Había terminado la jornada laboral y me encontraba en la fila de las cocheras esperando mi turno para repostar el autobús, como hacemos cada noche al finalizar el servicio de tarde. Uno de los surtidores no funcionaba y al pasar todos los vehículos por el que quedaba disponible, la cola se antojaba eterna. El estómago estaba comenzando a agitarse a través de sus movimientos peristálticos, lo que me provocaba una cascada de leves rugidos como consecuencia de una hambruna más que justificada tras más de 8 horas de turno.
Aproveché la lentitud desesperante para leer unos relatos cortos de misterio y terror que, la verdad sea dicha, me dejaban un cierto desasosiego y estremecimiento. A esto que, concentrado en la lectura y sumido en la oscuridad del autobús levemente iluminado por mi ebook, una mano se posó en mi hombro:
-¡Santo Dios bendito del Amazonas! -exclamé dando un salto en mi asiento, golpeándome la cabeza con el cuadro superior de instrumentos en la subida y clavándome el volante en dicha sea la parte a la bajada. Instintivamente di otro brinco y me puse en el pasillo armado con un bote vacío de batido Puleva.

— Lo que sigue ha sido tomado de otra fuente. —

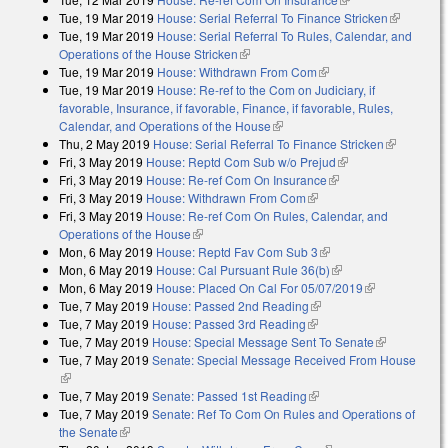
Tue, 19 Mar 2019
House: Serial Referral To Finance Stricken
(link is
Tue, 19 Mar 2019
House: Serial Referral To Rules, Calendar, and
external)
Operations of the House Stricken
(link is external)
Tue, 19 Mar 2019
House: Withdrawn From Com
(link is external)
Tue, 19 Mar 2019
House: Re-ref to the Com on Judiciary, if
favorable, Insurance, if favorable, Finance, if favorable, Rules,
Calendar, and Operations of the House
(link is external)
Thu, 2 May 2019
House: Serial Referral To Finance Stricken
(link is
Fri, 3 May 2019
House: Reptd Com Sub w/o Prejud
(link is external)
external)
Fri, 3 May 2019
House: Re-ref Com On Insurance
(link is external)
Fri, 3 May 2019
House: Withdrawn From Com
(link is external)
Fri, 3 May 2019
House: Re-ref Com On Rules, Calendar, and
Operations of the House
(link is external)
Mon, 6 May 2019
House: Reptd Fav Com Sub 3
(link is external)
Mon, 6 May 2019
House: Cal Pursuant Rule 36(b)
(link is external)
Mon, 6 May 2019
House: Placed On Cal For 05/07/2019
(link is
Tue, 7 May 2019
House: Passed 2nd Reading
(link is external)
external)
Tue, 7 May 2019
House: Passed 3rd Reading
(link is external)
Tue, 7 May 2019
House: Special Message Sent To Senate
(link is
Tue, 7 May 2019
Senate: Special Message Received From House
external)
(link is external)
Tue, 7 May 2019
Senate: Passed 1st Reading
(link is external)
Tue, 7 May 2019
Senate: Ref To Com On Rules and Operations of
the Senate
(link is external)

-Lo siento, perdone. No pretendía asustarle -exclamó un chico delgado, pálido y de unos 20 años que a mi me pareció un espectro recalcitrante.
-¿Se puede saber qué haces ahí a oscuras? -le pregunté enfadado mientras me tranquilizaba, aun con el corazón en la boca por el susto.
-Es que me quedé traspuesto en el asiento del fondo y ahora al despertarme me he encontrado con que estoy perdido en el garaje de los autobuses -contestó-. Créame que siento haberle inquietado -y se agachó a recoger el libro electrónico que se me había caído con el sobresalto-. ¡Anda! Lee usted literatura de terror por lo que veo?
-Pues sí - y le arranqué el aparato de las manos comprobando que no se había roto-, ¿eso a ti qué más te da?
-Es que yo también soy un devoto y fiel seguidor del género -dijo entusiasmado-. ¿Sabía que tras el famoso libro de la inglesa Mary Shelley sobre el moderno Prometeo, llevado al cine con gran éxito, luego se hizo una segunda parte titulada La novia de Frankenstein?
-Eso qué tiene ahora que ver? -respondí aún confuso.
Pero el viajero rarito continuó con sus disertaciones:
-No solo fue una película mítica, sino que además se basó en un monstruo femenino, hecho de retazos, desproporcionado e irregular, pero que era natural? ¡De las islas Canarias!
-Anda, bájate del bus que creo que no estás en tu sano juicio -le contesté asqueado abriendo la puerta-. ¿Cómo va a ser de Canarias la novia de Frankenstein?
-¡Claro! -me respondió-, ¿no era acaso de Formentera?